** Try it **
Each line of the records below needs repeating exactly. Skip the pictures.

** Input data **
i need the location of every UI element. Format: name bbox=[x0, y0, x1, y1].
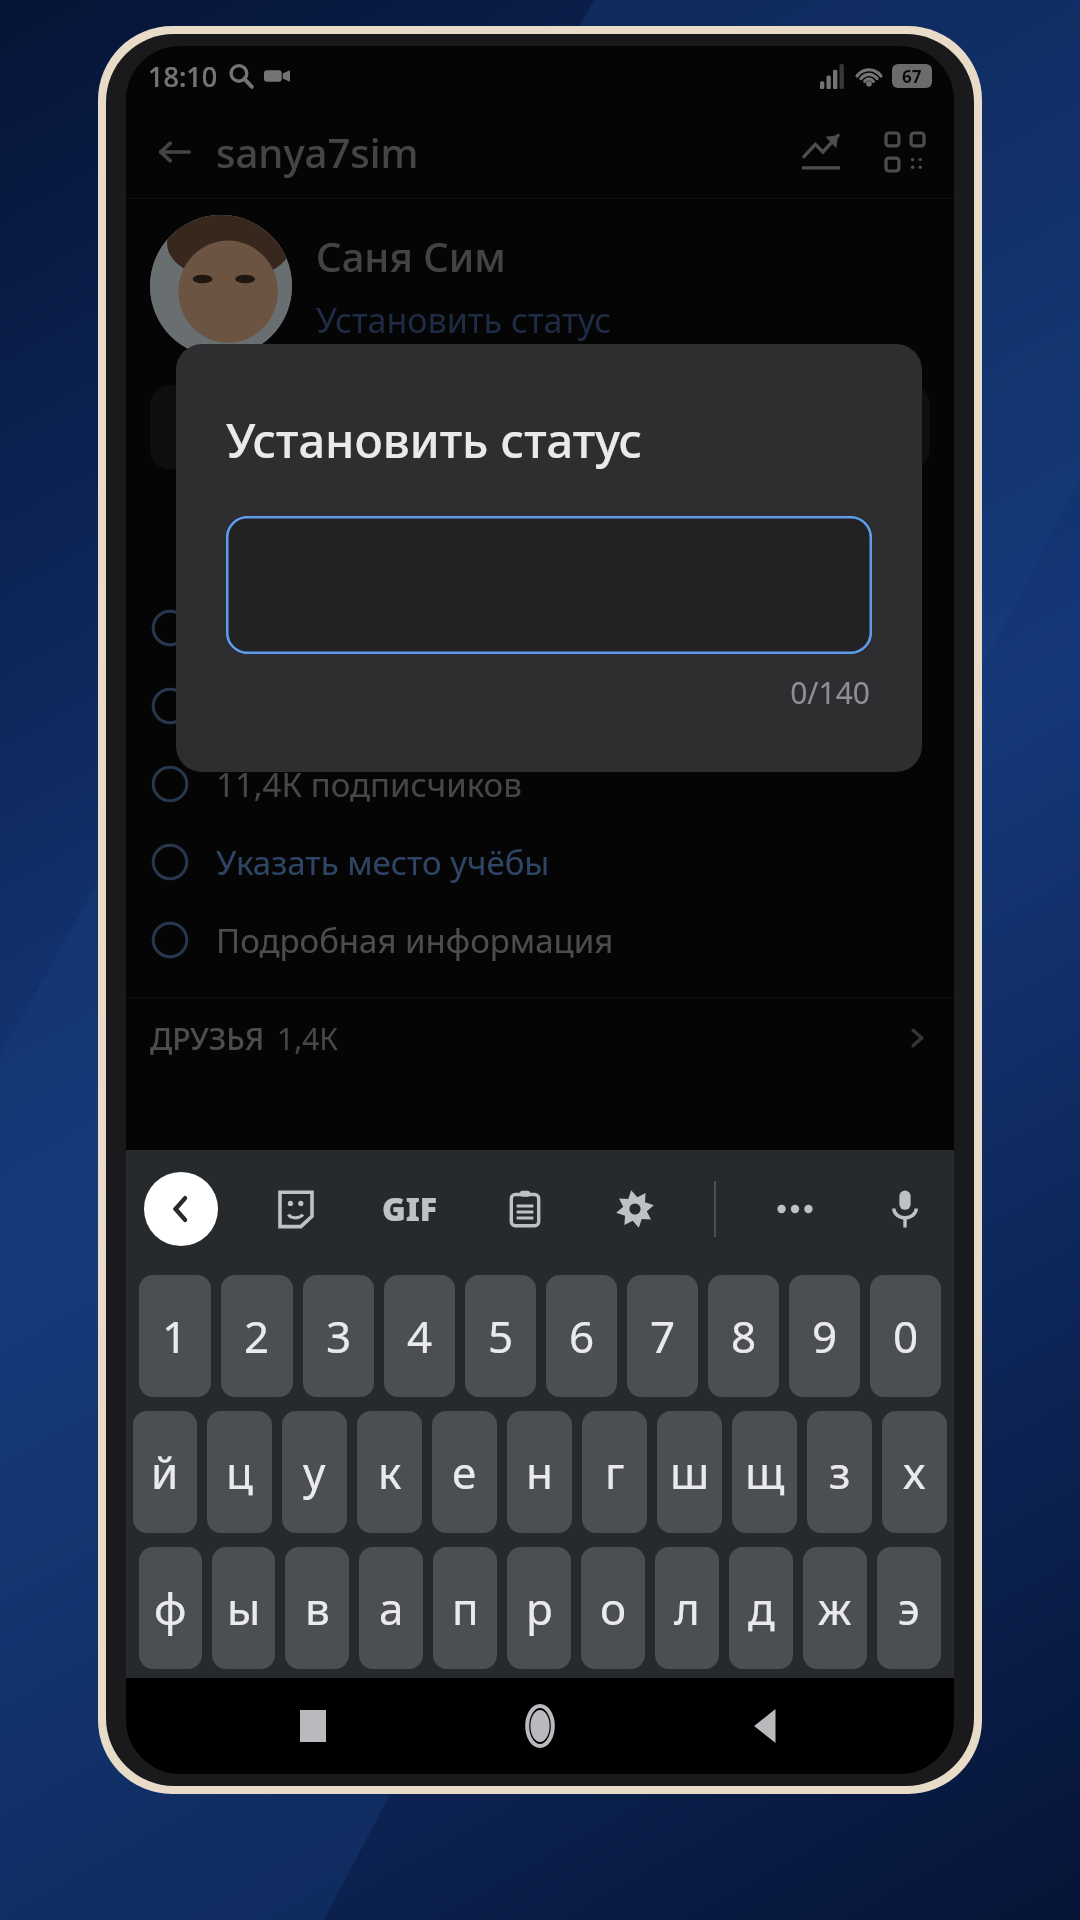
button[interactable]: 4 bbox=[384, 1275, 455, 1397]
button[interactable]: д bbox=[729, 1547, 793, 1669]
staticText: е bbox=[452, 1442, 477, 1502]
button[interactable]: 6 bbox=[546, 1275, 617, 1397]
staticText: Указать город bbox=[216, 606, 441, 651]
button[interactable]: ч bbox=[303, 1683, 362, 1767]
button[interactable]: Statistics bbox=[790, 121, 852, 183]
staticText: г bbox=[605, 1442, 625, 1502]
button[interactable]: 7 bbox=[627, 1275, 698, 1397]
staticText: ДРУЗЬЯ bbox=[150, 1018, 265, 1059]
staticText: ш bbox=[670, 1442, 710, 1502]
staticText: о bbox=[600, 1578, 627, 1638]
button[interactable]: б bbox=[717, 1683, 776, 1767]
staticText: 67 bbox=[902, 65, 922, 88]
button[interactable]: ш bbox=[657, 1411, 722, 1533]
button[interactable]: ы bbox=[212, 1547, 275, 1669]
button[interactable]: ж bbox=[803, 1547, 867, 1669]
button[interactable]: ДРУЗЬЯ bbox=[150, 998, 930, 1078]
button[interactable]: г bbox=[582, 1411, 647, 1533]
button[interactable] bbox=[150, 385, 532, 469]
button[interactable]: в bbox=[285, 1547, 349, 1669]
button[interactable]: More bbox=[764, 1178, 826, 1240]
button[interactable]: Подробная информация bbox=[150, 901, 954, 979]
staticText: х bbox=[903, 1442, 926, 1502]
button[interactable]: Указать место работы bbox=[150, 667, 954, 745]
staticText: з bbox=[829, 1442, 851, 1502]
button[interactable]: 11,4К подписчиков bbox=[150, 745, 954, 823]
staticText: Саня Сим bbox=[316, 229, 506, 283]
button[interactable]: 9 bbox=[789, 1275, 860, 1397]
button[interactable] bbox=[855, 1683, 945, 1767]
button[interactable]: й bbox=[133, 1411, 197, 1533]
button[interactable]: щ bbox=[732, 1411, 797, 1533]
button[interactable]: ф bbox=[139, 1547, 202, 1669]
button[interactable]: Back bbox=[144, 121, 206, 183]
staticText: Установить статус bbox=[316, 297, 611, 343]
staticText: 1 bbox=[162, 1306, 188, 1366]
button[interactable]: Clipboard bbox=[494, 1178, 556, 1240]
staticText: GIF bbox=[382, 1187, 438, 1231]
staticText: ы bbox=[227, 1578, 261, 1638]
staticText: и bbox=[526, 1695, 554, 1755]
button[interactable]: 2 bbox=[221, 1275, 293, 1397]
button[interactable]: 5 bbox=[465, 1275, 536, 1397]
button[interactable] bbox=[226, 516, 872, 654]
staticText: а bbox=[379, 1578, 404, 1638]
button[interactable]: х bbox=[882, 1411, 947, 1533]
button[interactable]: 3 bbox=[303, 1275, 374, 1397]
staticText: 0 bbox=[893, 1306, 919, 1366]
staticText: д bbox=[748, 1578, 775, 1638]
button[interactable] bbox=[548, 385, 930, 469]
button[interactable]: 8 bbox=[708, 1275, 779, 1397]
button[interactable]: и bbox=[510, 1683, 569, 1767]
button[interactable]: Указать город bbox=[150, 589, 954, 667]
button[interactable]: Back bbox=[727, 1686, 807, 1766]
button[interactable]: р bbox=[507, 1547, 571, 1669]
button[interactable]: Recents bbox=[273, 1686, 353, 1766]
button[interactable]: Stickers bbox=[265, 1178, 327, 1240]
button[interactable]: Settings bbox=[604, 1178, 666, 1240]
button[interactable]: у bbox=[282, 1411, 347, 1533]
button[interactable]: QR code bbox=[874, 121, 936, 183]
button[interactable]: Close toolbar bbox=[144, 1172, 218, 1246]
button[interactable]: а bbox=[359, 1547, 423, 1669]
button[interactable]: н bbox=[507, 1411, 572, 1533]
button[interactable]: з bbox=[807, 1411, 872, 1533]
staticText: п bbox=[452, 1578, 479, 1638]
button[interactable]: Home bbox=[500, 1686, 580, 1766]
button[interactable]: ц bbox=[207, 1411, 272, 1533]
button[interactable]: е bbox=[432, 1411, 497, 1533]
staticText: 2 bbox=[244, 1306, 270, 1366]
button[interactable]: GIF bbox=[374, 1173, 446, 1245]
button[interactable]: о bbox=[581, 1547, 645, 1669]
button[interactable]: л bbox=[655, 1547, 719, 1669]
staticText: й bbox=[151, 1442, 179, 1502]
staticText: щ bbox=[745, 1442, 785, 1502]
button[interactable]: к bbox=[357, 1411, 422, 1533]
staticText: Подробная информация bbox=[216, 918, 614, 963]
button[interactable]: 0 bbox=[870, 1275, 941, 1397]
staticText: б bbox=[733, 1695, 760, 1755]
button[interactable]: 1 bbox=[139, 1275, 211, 1397]
staticText: к bbox=[378, 1442, 402, 1502]
button[interactable]: п bbox=[433, 1547, 497, 1669]
button[interactable]: Voice input bbox=[874, 1178, 936, 1240]
button[interactable]: Указать место учёбы bbox=[150, 823, 954, 901]
button[interactable] bbox=[135, 1683, 224, 1767]
staticText: sanya7sim bbox=[216, 125, 419, 179]
staticText: ц bbox=[226, 1442, 253, 1502]
button[interactable]: э bbox=[877, 1547, 941, 1669]
staticText: ф bbox=[154, 1578, 187, 1638]
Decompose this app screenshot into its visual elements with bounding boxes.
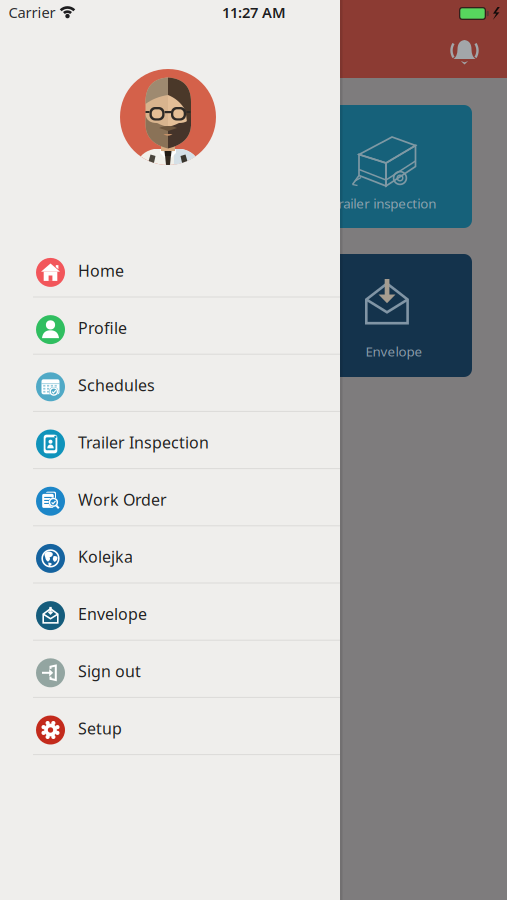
staticText: Trailer inspection — [331, 194, 436, 212]
staticText: Work Order — [78, 489, 167, 510]
button[interactable]: Kolejka — [0, 530, 340, 587]
button[interactable]: Notifications — [448, 35, 481, 68]
staticText: Setup — [78, 718, 122, 739]
button[interactable]: Work Order — [0, 473, 340, 530]
button[interactable]: Schedules — [0, 358, 340, 416]
staticText: Home — [78, 260, 124, 281]
button[interactable]: Envelope — [308, 254, 472, 377]
staticText: Trailer Inspection — [78, 432, 209, 453]
staticText: Profile — [78, 317, 127, 338]
staticText: Schedules — [78, 374, 155, 396]
staticText: 11:27 AM — [222, 2, 286, 22]
button[interactable]: Trailer inspection — [308, 105, 472, 228]
staticText: Kolejka — [78, 546, 133, 567]
button[interactable]: Profile — [0, 301, 340, 358]
staticText: Envelope — [366, 342, 422, 360]
button[interactable]: Envelope — [0, 587, 340, 644]
staticText: Envelope — [78, 603, 147, 624]
staticText: Carrier — [8, 3, 56, 22]
button[interactable]: Home — [0, 244, 340, 301]
staticText: Sign out — [78, 660, 141, 682]
button[interactable]: Setup — [0, 702, 340, 759]
button[interactable]: Trailer Inspection — [0, 416, 340, 473]
button[interactable]: Sign out — [0, 644, 340, 702]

** Your response **
i need the location of every UI element. Format: name bbox=[x0, y0, x1, y1].
button[interactable]: 4 bbox=[384, 1275, 455, 1397]
button[interactable]: д bbox=[729, 1547, 793, 1669]
staticText: е bbox=[452, 1442, 477, 1502]
button[interactable]: 6 bbox=[546, 1275, 617, 1397]
staticText: Указать город bbox=[216, 606, 441, 651]
button[interactable]: ч bbox=[303, 1683, 362, 1767]
button[interactable]: Statistics bbox=[790, 121, 852, 183]
staticText: г bbox=[605, 1442, 625, 1502]
button[interactable]: 7 bbox=[627, 1275, 698, 1397]
staticText: ДРУЗЬЯ bbox=[150, 1018, 265, 1059]
staticText: ш bbox=[670, 1442, 710, 1502]
staticText: о bbox=[600, 1578, 627, 1638]
button[interactable]: б bbox=[717, 1683, 776, 1767]
staticText: 67 bbox=[902, 65, 922, 88]
button[interactable]: ш bbox=[657, 1411, 722, 1533]
button[interactable]: ы bbox=[212, 1547, 275, 1669]
button[interactable]: ж bbox=[803, 1547, 867, 1669]
button[interactable]: ДРУЗЬЯ bbox=[150, 998, 930, 1078]
button[interactable]: г bbox=[582, 1411, 647, 1533]
button[interactable] bbox=[150, 385, 532, 469]
button[interactable]: в bbox=[285, 1547, 349, 1669]
button[interactable]: More bbox=[764, 1178, 826, 1240]
button[interactable]: Подробная информация bbox=[150, 901, 954, 979]
staticText: х bbox=[903, 1442, 926, 1502]
button[interactable]: Указать место работы bbox=[150, 667, 954, 745]
staticText: з bbox=[829, 1442, 851, 1502]
button[interactable]: 11,4К подписчиков bbox=[150, 745, 954, 823]
staticText: Саня Сим bbox=[316, 229, 506, 283]
button[interactable]: 9 bbox=[789, 1275, 860, 1397]
button[interactable] bbox=[855, 1683, 945, 1767]
button[interactable]: й bbox=[133, 1411, 197, 1533]
button[interactable]: щ bbox=[732, 1411, 797, 1533]
button[interactable]: ф bbox=[139, 1547, 202, 1669]
button[interactable]: Back bbox=[144, 121, 206, 183]
staticText: Установить статус bbox=[316, 297, 611, 343]
staticText: 1 bbox=[162, 1306, 188, 1366]
button[interactable]: Clipboard bbox=[494, 1178, 556, 1240]
staticText: GIF bbox=[382, 1187, 438, 1231]
staticText: ы bbox=[227, 1578, 261, 1638]
staticText: и bbox=[526, 1695, 554, 1755]
button[interactable]: 2 bbox=[221, 1275, 293, 1397]
button[interactable]: 5 bbox=[465, 1275, 536, 1397]
button[interactable] bbox=[226, 516, 872, 654]
staticText: а bbox=[379, 1578, 404, 1638]
button[interactable]: х bbox=[882, 1411, 947, 1533]
button[interactable]: 3 bbox=[303, 1275, 374, 1397]
staticText: 0 bbox=[893, 1306, 919, 1366]
staticText: д bbox=[748, 1578, 775, 1638]
button[interactable] bbox=[548, 385, 930, 469]
button[interactable]: 8 bbox=[708, 1275, 779, 1397]
button[interactable]: и bbox=[510, 1683, 569, 1767]
button[interactable]: Указать город bbox=[150, 589, 954, 667]
button[interactable]: Back bbox=[727, 1686, 807, 1766]
button[interactable]: р bbox=[507, 1547, 571, 1669]
button[interactable]: Recents bbox=[273, 1686, 353, 1766]
button[interactable]: Stickers bbox=[265, 1178, 327, 1240]
button[interactable]: Settings bbox=[604, 1178, 666, 1240]
button[interactable]: у bbox=[282, 1411, 347, 1533]
button[interactable]: QR code bbox=[874, 121, 936, 183]
button[interactable]: Close toolbar bbox=[144, 1172, 218, 1246]
button[interactable]: а bbox=[359, 1547, 423, 1669]
button[interactable]: н bbox=[507, 1411, 572, 1533]
button[interactable]: з bbox=[807, 1411, 872, 1533]
staticText: п bbox=[452, 1578, 479, 1638]
button[interactable]: Home bbox=[500, 1686, 580, 1766]
button[interactable]: ц bbox=[207, 1411, 272, 1533]
button[interactable]: е bbox=[432, 1411, 497, 1533]
staticText: 2 bbox=[244, 1306, 270, 1366]
button[interactable]: GIF bbox=[374, 1173, 446, 1245]
button[interactable]: о bbox=[581, 1547, 645, 1669]
button[interactable]: л bbox=[655, 1547, 719, 1669]
staticText: й bbox=[151, 1442, 179, 1502]
staticText: щ bbox=[745, 1442, 785, 1502]
button[interactable]: к bbox=[357, 1411, 422, 1533]
staticText: Подробная информация bbox=[216, 918, 614, 963]
button[interactable]: 0 bbox=[870, 1275, 941, 1397]
staticText: б bbox=[733, 1695, 760, 1755]
button[interactable]: 1 bbox=[139, 1275, 211, 1397]
staticText: к bbox=[378, 1442, 402, 1502]
button[interactable]: п bbox=[433, 1547, 497, 1669]
button[interactable]: Voice input bbox=[874, 1178, 936, 1240]
button[interactable]: Указать место учёбы bbox=[150, 823, 954, 901]
button[interactable] bbox=[135, 1683, 224, 1767]
staticText: sanya7sim bbox=[216, 125, 419, 179]
staticText: ц bbox=[226, 1442, 253, 1502]
button[interactable]: э bbox=[877, 1547, 941, 1669]
staticText: ф bbox=[154, 1578, 187, 1638]
Decompose this app screenshot into its visual elements with bounding boxes.
staticText: Trailer inspection — [331, 194, 436, 212]
staticText: Work Order — [78, 489, 167, 510]
button[interactable]: Kolejka — [0, 530, 340, 587]
button[interactable]: Notifications — [448, 35, 481, 68]
staticText: Setup — [78, 718, 122, 739]
button[interactable]: Work Order — [0, 473, 340, 530]
button[interactable]: Schedules — [0, 358, 340, 416]
staticText: Home — [78, 260, 124, 281]
button[interactable]: Envelope — [308, 254, 472, 377]
staticText: Trailer Inspection — [78, 432, 209, 453]
staticText: Profile — [78, 317, 127, 338]
staticText: Schedules — [78, 374, 155, 396]
staticText: 11:27 AM — [222, 2, 286, 22]
button[interactable]: Trailer inspection — [308, 105, 472, 228]
staticText: Kolejka — [78, 546, 133, 567]
button[interactable]: Profile — [0, 301, 340, 358]
staticText: Envelope — [366, 342, 422, 360]
button[interactable]: Envelope — [0, 587, 340, 644]
staticText: Envelope — [78, 603, 147, 624]
staticText: Carrier — [8, 3, 56, 22]
button[interactable]: Home — [0, 244, 340, 301]
staticText: Sign out — [78, 660, 141, 682]
button[interactable]: Setup — [0, 702, 340, 759]
button[interactable]: Trailer Inspection — [0, 416, 340, 473]
button[interactable]: Sign out — [0, 644, 340, 702]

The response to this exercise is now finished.